Nota - Questo comunicato è stato pubblicato integralmente come contributo esterno. Questo contenuto non è pertanto un articolo prodotto dalla redazione di AgrigentoNotizie

Nell’adunanza del 29 ottobre 2019 il Consiglio Comunale di S. Stefano Quisquina, convocato dal Presidente Enzo Greco Lucchina, ha approvato il rendiconto di gestione dell’esercizio finanziario 2018, con il voto favorevole dei consiglieri di maggioranza e del presidente. Il gruppo di minoranza si è astenuto dalla votazione.

Il gruppo di maggioranza ha manifestato apprezzamento per i risultati conseguiti nell’esercizio 2018 dall’Amministrazione, che, nonostante le esigue risorse finanziarie disponibili, determinate soprattutto dalla riduzione dei trasferimenti statali e regionali e dalla bassa capacità di riscossione dei tributi, ha comunque garantito alla cittadinanza tutti i servizi essenziali.

Con voto unanime è stato approvato lo schema del protocollo di intesa tra il Comune di S. Stefano Quisquina e l’Assemblea territoriale idrica di Agrigento, che consentirà l’emissione del decreto di finanziamento da parte del Dipartimento dell’Acqua e dei Rifiuti relativo alla realizzazione dell’intervento di adeguamento dell’impianto di depurazione comunale, già inserito nell’elenco del “Patto per il Sud”.

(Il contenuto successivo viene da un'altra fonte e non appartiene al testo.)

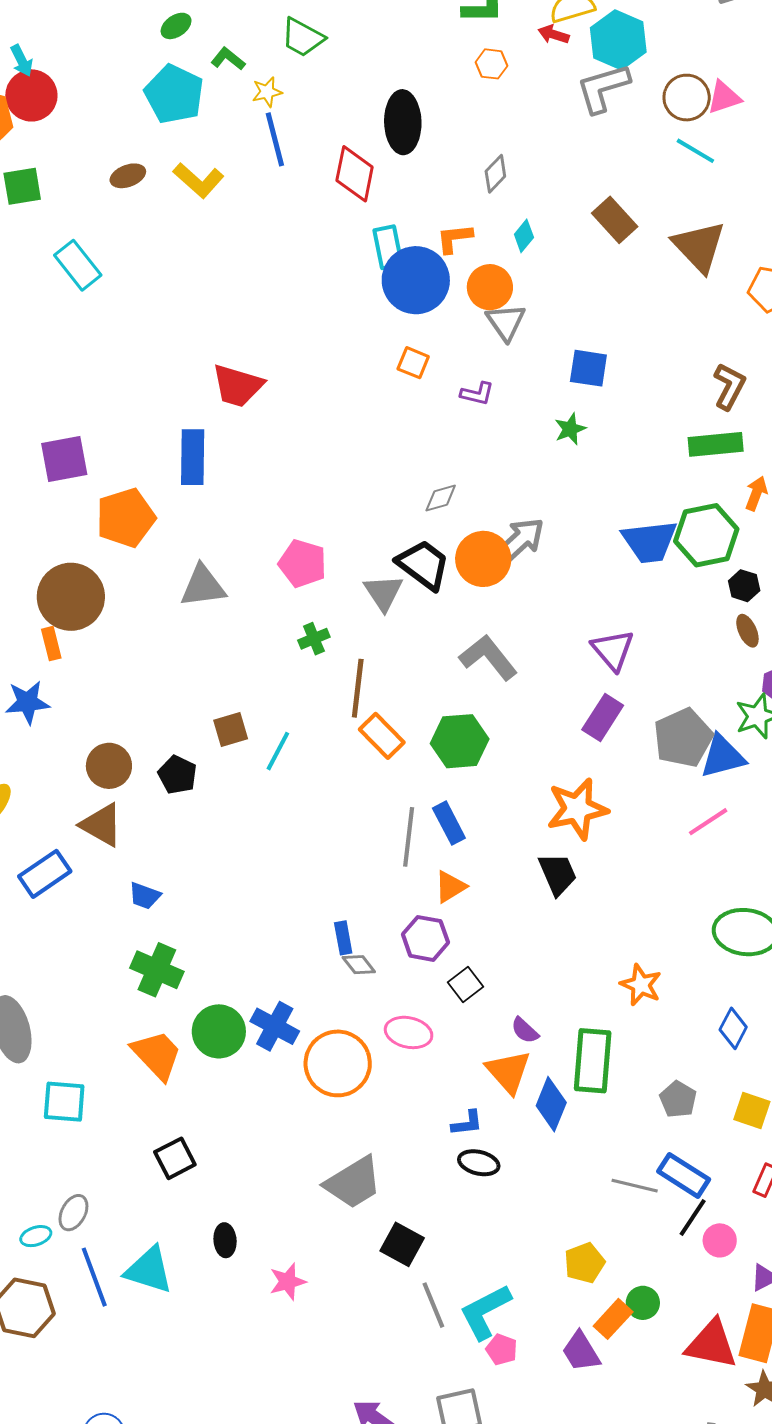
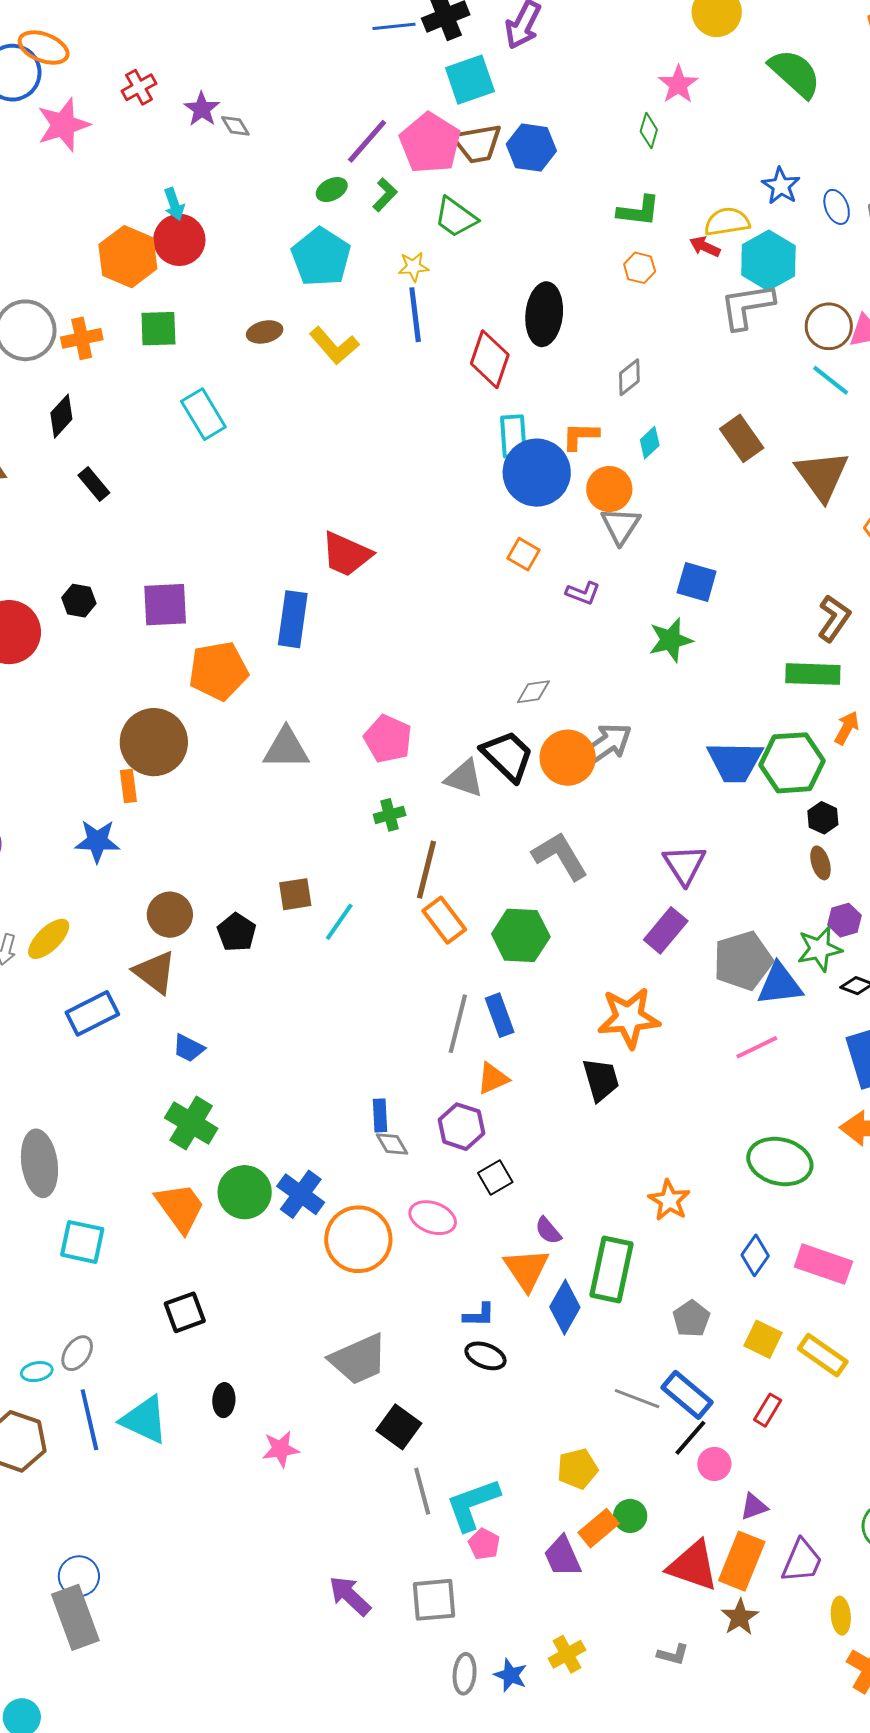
green L-shape: (228, 59) -> (385, 195), moved, turned 88
green star: (570, 429) -> (671, 640), size x1.4
gray triangle: (383, 593) -> (464, 778), turned -45

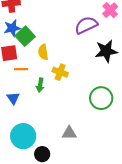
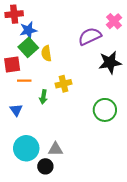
blue star: (12, 28) -> (28, 30), moved
yellow semicircle: (43, 52) -> (46, 53), moved
yellow cross: (60, 72) -> (64, 84), turned -35
gray triangle: (69, 133) -> (55, 149), moved

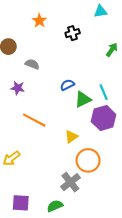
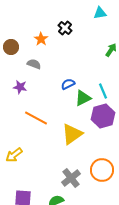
orange star: (39, 21) -> (41, 39), moved
black cross: (73, 33) -> (65, 28), moved, turned -32
yellow triangle: (71, 137) -> (72, 134), size x1.6
orange circle: (88, 160) -> (102, 170), moved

All’unanimità è stata anche approvata la ratifica della delibera di Giunta Comunale che ha inserito nei rispettivi capitoli di entrata e di uscita la somma di € 200.000,00 per la realizzazione dell’intervento di sistemazione e regimazione delle acque del vallone “Calabrò”, ricompreso nel Piano degli investimenti predisposto dal commissario delegato ex OCDPC n. 558/2018 inerente agli interventi urgenti di protezione civile in conseguenza degli eccezionali eventi meteorologici che hanno colpito anche la Sicilia nell’autunno 2018.

Dopo l’esposizione da parte del Sindaco della relazione annuale 2018/2019, sulla quale si è svolto un ampio confronto tra la giunta comunale e i gruppi consiliari, è stata apprezzata e condivisa all’unanimità la proposta di sollecito agli Organi della Regione Siciliana per l’approvazione del Disegno di Legge 3/2017 relativo alla istituzione delle Zone Franche Montane e del relativo emendamento con il quale si chiede, tra l’altro, di promuovere una Legge obiettivo da inserire all’interno dei provvedimenti statutariamente previsti per il miglioramento della qualità della vita delle popolazioni montane.